_TASK DIRECTIONS_
The listing is to be transcribed in full, with its images left out.
═══ DATA BELOW
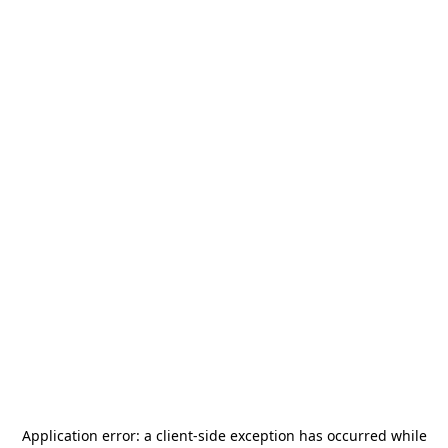
Application error: a
client
-side exception has occurred while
══════
_ANSWER BELOW_
Application error: a
client
-side exception has occurred while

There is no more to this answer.